(Data to use)
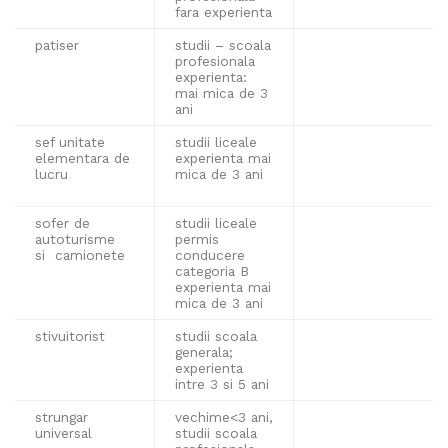
fara experienta
patiser
studii – scoala
profesionala
experienta:
mai mica de 3
ani
sef unitate
studii liceale
elementara de
experienta mai
lucru
mica de 3 ani
sofer de
studii liceale
autoturisme
permis
si camionete
conducere
categoria B
experienta mai
mica de 3 ani
stivuitorist
studii scoala
generala;
experienta
intre 3 si 5 ani
strungar
vechime<3 ani,
universal
studii scoala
(End Data to use)
* Aim of the exercise
No images belong in the copy. Transcribe every record exactly.

* Your solution
fara experienta
patiser
studii – scoala
profesionala
experienta:
mai mica de 3
ani
sef unitate
studii liceale
elementara de
experienta mai
lucru
mica de 3 ani
sofer de
studii liceale
autoturisme
permis
si camionete
conducere
categoria B
experienta mai
mica de 3 ani
stivuitorist
studii scoala
generala;
experienta
intre 3 si 5 ani
strungar
vechime<3 ani,
universal
studii scoala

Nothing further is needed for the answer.